New York City is the only city in the US that never sleeps. It is also one city that often smells, especially in the summer. One reason is the city’s aging sewage system, to which the city’s 8 million residents contribute 1.3 billion gallons of wastewater daily.
All that wastewater goes through several processes until it is reduced to a daily amount of 1200 tons of sludge. For 50 years until the late 1980s, that sludge was treated as a waste product and sent out by barges where it was dumped at sea. Currently most of those biosolids end up in landfills in Long Island and even as far away as Virginia. NYC officials, however, now believe that all that sludge could be harvested into sources of clean energy. For now one of those gases, methane, is a fuel source for the city’s 14 wastewater treatment plants.
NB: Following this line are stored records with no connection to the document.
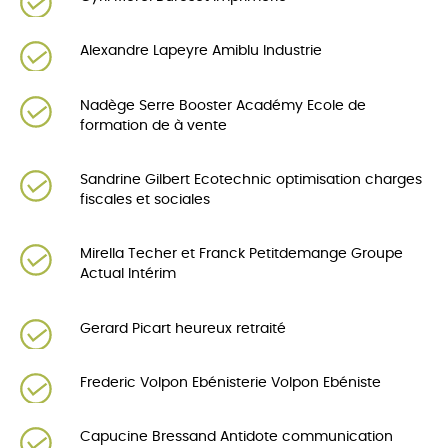
Alexandre Lapeyre Amiblu Industrie
Nadège Serre Booster Académy Ecole de
formation de à vente
Sandrine Gilbert Ecotechnic optimisation charges
fiscales et sociales
Mirella Techer et Franck Petitdemange Groupe
Actual Intérim
Gerard Picart heureux retraité
Frederic Volpon Ebénisterie Volpon Ebéniste
Capucine Bressand Antidote communication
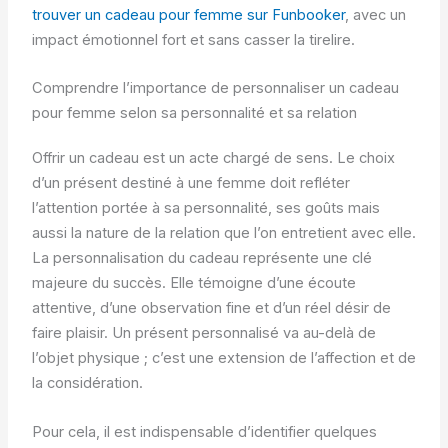
trouver un cadeau pour femme sur Funbooker
, avec un
impact émotionnel fort et sans casser la tirelire.
Comprendre l’importance de personnaliser un cadeau
pour femme selon sa personnalité et sa relation
Offrir un cadeau est un acte chargé de sens. Le choix
d’un présent destiné à une femme doit refléter
l’attention portée à sa personnalité, ses goûts mais
aussi la nature de la relation que l’on entretient avec elle.
La personnalisation du cadeau représente une clé
majeure du succès. Elle témoigne d’une écoute
attentive, d’une observation fine et d’un réel désir de
faire plaisir. Un présent personnalisé va au-delà de
l’objet physique ; c’est une extension de l’affection et de
la considération.
Pour cela, il est indispensable d’identifier quelques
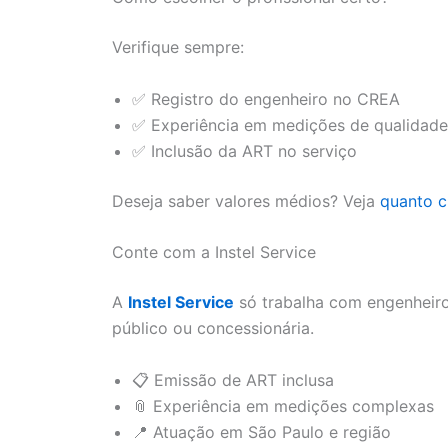
Verifique sempre:
✅ Registro do engenheiro no CREA
✅ Experiência em medições de qualidade
✅ Inclusão da ART no serviço
Deseja saber valores médios? Veja
quanto c
Conte com a Instel Service
A
Instel Service
só trabalha com engenheiro
público ou concessionária.
📋 Emissão de ART inclusa
📎 Experiência em medições complexas
📍 Atuação em São Paulo e região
Fuel from wastewater, however, could find more use throughout the city.
City officials want to turn even more of that waste into energy for its residents. New York City still creates an excess of methane gas, half of which is still wasted because the city’s treatment plants burn them off. The city is searching for private vendors that have the capacity to churn that wasted methane into energy for homes and businesses. One partnership in the works could create enough energy to heat up to 2500 homes in Brooklyn.
At a time when cities are facing budget constraints, the transformation of a hazard like wastewater into an asset like energy is one creative way to generate revenue while mitigating environmental problems. New York City spends over US$400 million a year to deal with wastewater, and while the city has progressed from the days of dumping waste into the Atlantic, those landfills in Long Island and elsewhere will not have room forever. The City’s Department of Environmental Protection (DEP) already converts some of that stinky sewage sludge into fertilizer, and compost, but more waste diversion efforts can allay some of the department’s constant headaches. The conversion of some of that waste into pavement or building materials are future possibilities, too.
NYC hopes to have contracts in place to capture that remaining energy by 2013. Meanwhile the DEP is considering the installation of solar and wind power systems at its Staten Island plant. Clean energy from reeking sewage may not sound glamorous, but if it can take care of two problems–waste and energy–look for other municipalities to follow as fossil fuels continue their upward climb.